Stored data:
◆ ◆ ◆ ◆

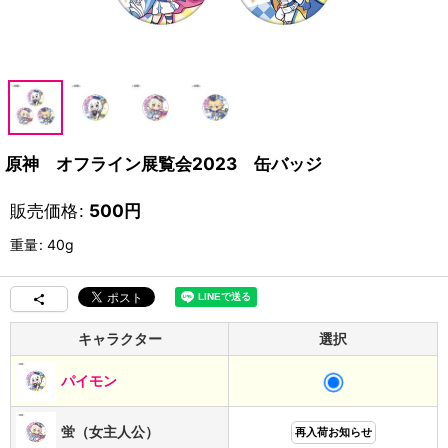
原神 オフライン展覧会2023 缶バッジ
販売価格
:
500
円
重量
:
40g
キャラクター
選択
パイモン
蛍（女主人公）
再入荷お知らせ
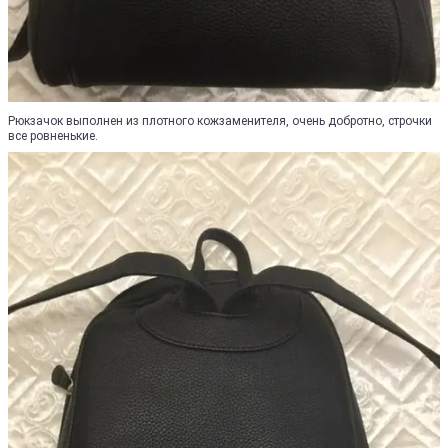
Рюкзачок выполнен из плотного кожзаменителя, очень добротно, строчки
все ровненькие.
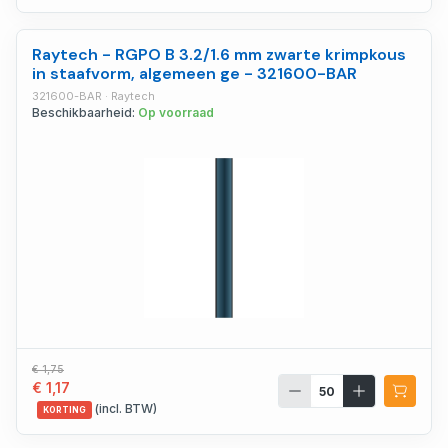
Raytech - RGPO B 3.2/1.6 mm zwarte krimpkous
in staafvorm, algemeen ge - 321600-BAR
321600-BAR · Raytech
Beschikbaarheid:
Op voorraad
€ 1,75
€ 1,17
(incl. BTW)
KORTING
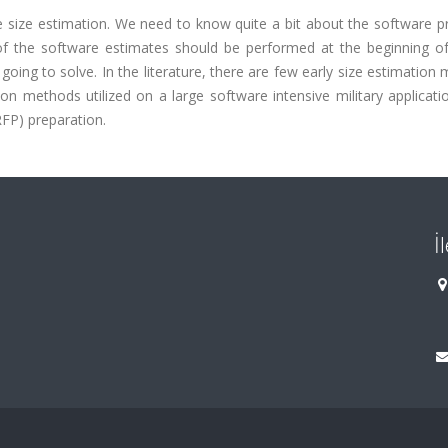
re size estimation. We need to know quite a bit about the software p
 the software estimates should be performed at the beginning of 
ing to solve. In the literature, there are few early size estimation
on methods utilized on a large software intensive military applicati
RFP) preparation.
İ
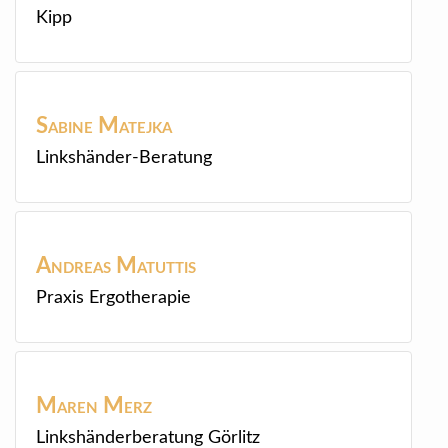
Kipp
Sabine
Matejka
Linkshänder-Beratung
Andreas
Matuttis
Praxis Ergotherapie
Maren
Merz
Linkshänderberatung Görlitz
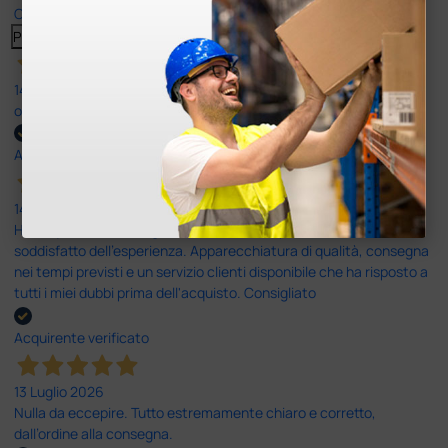
Clicca qui per leggerle tutte >
Precedente
Successivo
14 Luglio 2026
ottima
Acquirente verificato
14 Luglio 2026
Ho acquistato un ecografo da Doctor Shop e sono rimasto molto
soddisfatto dell'esperienza. Apparecchiatura di qualità, consegna
nei tempi previsti e un servizio clienti disponibile che ha risposto a
tutti i miei dubbi prima dell'acquisto. Consigliato
Acquirente verificato
13 Luglio 2026
Nulla da eccepire. Tutto estremamente chiaro e corretto,
dall’ordine alla consegna.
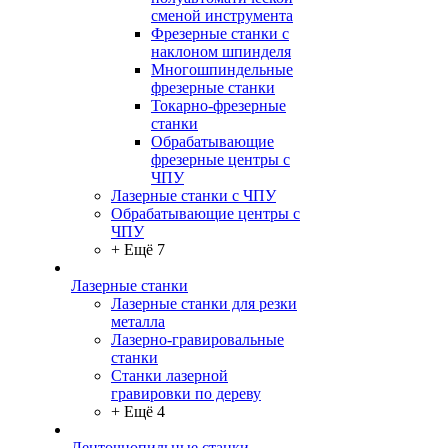
сменой инструмента
Фрезерные станки с
наклоном шпинделя
Многошпиндельные
фрезерные станки
Токарно-фрезерные
станки
Обрабатывающие
фрезерные центры с
ЧПУ
Лазерные станки с ЧПУ
Обрабатывающие центры с
ЧПУ
+ Ещё 7
Лазерные станки
Лазерные станки для резки
металла
Лазерно-гравировальные
станки
Станки лазерной
гравировки по дереву
+ Ещё 4
Ленточнопильные станки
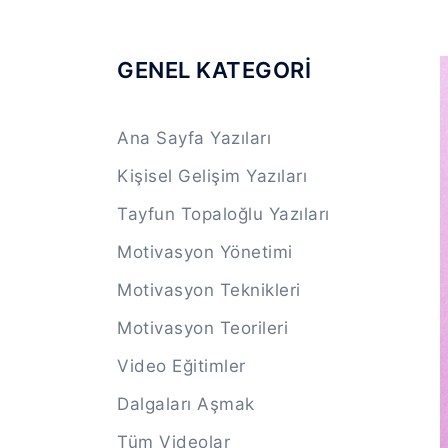
GENEL KATEGORİ
Ana Sayfa Yazıları
Kişisel Gelişim Yazıları
Tayfun Topaloğlu Yazıları
Motivasyon Yönetimi
Motivasyon Teknikleri
Motivasyon Teorileri
Video Eğitimler
Dalgaları Aşmak
Tüm Videolar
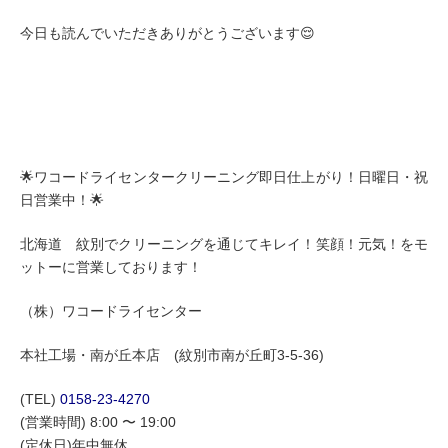
今日も読んでいただきありがとうございます😌
🌟ワコードライセンタークリーニング即日仕上がり！日曜日・祝
日営業中！🌟
北海道 紋別でクリーニングを通じてキレイ！笑顔！元気！をモ
ットーに営業しております！
（株）ワコードライセンター
本社工場・南が丘本店 (紋別市南が丘町3-5-36)
(TEL)
0158-23-4270
(営業時間) 8:00 〜 19:00
(定休日)年中無休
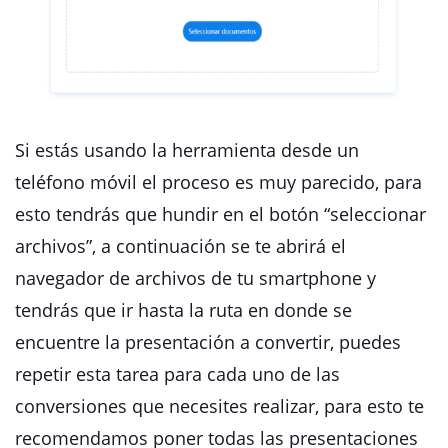
Si estás usando la herramienta desde un
teléfono móvil el proceso es muy parecido, para
esto tendrás que hundir en el botón “seleccionar
archivos”, a continuación se te abrirá el
navegador de archivos de tu smartphone y
tendrás que ir hasta la ruta en donde se
encuentre la presentación a convertir, puedes
repetir esta tarea para cada uno de las
conversiones que necesites realizar, para esto te
recomendamos poner todas las presentaciones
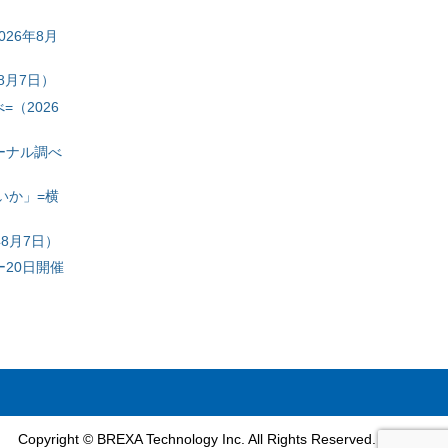
26年8月
8月7日）
（2026
ーナル調べ
いか」=横
8月7日）
20日開催
Copyright © BREXA Technology Inc. All Rights Reserved.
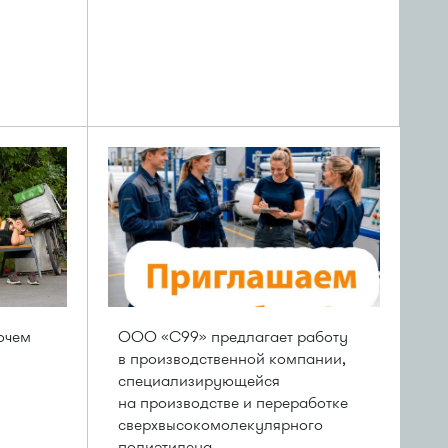
очем
ООО «С99» предлагает работу
в производственной компании,
специализирующейся
на производстве и переработке
сверхвысокомолекулярного
полиэтилена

◆ ◆ ◆ ◆

The problem
Transcribe each record exactly as it stands, setting aside any pictures.

Result of this exercise
原神 オフライン展覧会2023 缶バッジ
販売価格
:
500
円
重量
:
40g
キャラクター
選択
パイモン
蛍（女主人公）
再入荷お知らせ
Рюкзачок выполнен из плотного кожзаменителя, очень добротно, строчки
все ровненькие.
Raytech - RGPO B 3.2/1.6 mm zwarte krimpkous
in staafvorm, algemeen ge - 321600-BAR
321600-BAR · Raytech
Beschikbaarheid:
Op voorraad
€ 1,75
€ 1,17
(incl. BTW)
KORTING
re size estimation. We need to know quite a bit about the software p
 the software estimates should be performed at the beginning of 
ing to solve. In the literature, there are few early size estimation
on methods utilized on a large software intensive military applicati
RFP) preparation.
İ
Kipp
Sabine
Matejka
Linkshänder-Beratung
Andreas
Matuttis
Praxis Ergotherapie
Maren
Merz
Linkshänderberatung Görlitz
Clicca qui per leggerle tutte >
Precedente
Successivo
14 Luglio 2026
ottima
Acquirente verificato
14 Luglio 2026
Ho acquistato un ecografo da Doctor Shop e sono rimasto molto
soddisfatto dell'esperienza. Apparecchiatura di qualità, consegna
nei tempi previsti e un servizio clienti disponibile che ha risposto a
tutti i miei dubbi prima dell'acquisto. Consigliato
Acquirente verificato
13 Luglio 2026
Nulla da eccepire. Tutto estremamente chiaro e corretto,
dall’ordine alla consegna.
сменой инструмента
Фрезерные станки с
наклоном шпинделя
Многошпиндельные
фрезерные станки
Токарно-фрезерные
станки
Обрабатывающие
фрезерные центры с
ЧПУ
Лазерные станки с ЧПУ
Обрабатывающие центры с
ЧПУ
+ Ещё 7
Лазерные станки
Лазерные станки для резки
металла
Лазерно-гравировальные
станки
Станки лазерной
гравировки по дереву
+ Ещё 4
Ленточнопильные станки
GENEL KATEGORİ
Ana Sayfa Yazıları
Kişisel Gelişim Yazıları
Tayfun Topaloğlu Yazıları
Motivasyon Yönetimi
Motivasyon Teknikleri
Motivasyon Teorileri
Video Eğitimler
Dalgaları Aşmak
Tüm Videolar
今日も読んでいただきありがとうございます😌
🌟ワコードライセンタークリーニング即日仕上がり！日曜日・祝
日営業中！🌟
北海道 紋別でクリーニングを通じてキレイ！笑顔！元気！をモ
ットーに営業しております！
（株）ワコードライセンター
本社工場・南が丘本店 (紋別市南が丘町3-5-36)
(TEL)
0158-23-4270
(営業時間) 8:00 〜 19:00
(定休日)年中無休
Si estás usando la herramienta desde un
teléfono móvil el proceso es muy parecido, para
esto tendrás que hundir en el botón “seleccionar
archivos”, a continuación se te abrirá el
navegador de archivos de tu smartphone y
tendrás que ir hasta la ruta en donde se
encuentre la presentación a convertir, puedes
repetir esta tarea para cada uno de las
conversiones que necesites realizar, para esto te
recomendamos poner todas las presentaciones
26年8月
8月7日）
（2026
ーナル調べ
いか」=横
8月7日）
20日開催
Copyright © BREXA Technology Inc. All Rights Reserved.
очем
ООО «С99» предлагает работу
в производственной компании,
специализирующейся
на производстве и переработке
сверхвысокомолекулярного
полиэтилена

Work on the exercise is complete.